• Activity: Keeping pictures out of the copy, restate each record word for word.

(Page-level text extractions)
··········
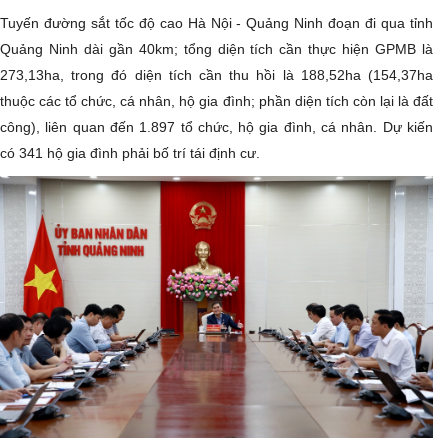
Tuyến đường sắt tốc độ cao Hà Nội - Quảng Ninh đoạn đi qua tỉnh
Quảng Ninh dài gần 40km; tổng diện tích cần thực hiện GPMB là
273,13ha, trong đó diện tích cần thu hồi là 188,52ha (154,37ha
thuộc các tổ chức, cá nhân, hộ gia đình; phần diện tích còn lại là đất
công), liên quan đến 1.897 tổ chức, hộ gia đình, cá nhân. Dự kiến
có 341 hộ gia đình phải bố trí tái định cư.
··········
• Solution for this exercise:
Tuyến đường sắt tốc độ cao Hà Nội - Quảng Ninh đoạn đi qua tỉnh
Quảng Ninh dài gần 40km; tổng diện tích cần thực hiện GPMB là
273,13ha, trong đó diện tích cần thu hồi là 188,52ha (154,37ha
thuộc các tổ chức, cá nhân, hộ gia đình; phần diện tích còn lại là đất
công), liên quan đến 1.897 tổ chức, hộ gia đình, cá nhân. Dự kiến
có 341 hộ gia đình phải bố trí tái định cư.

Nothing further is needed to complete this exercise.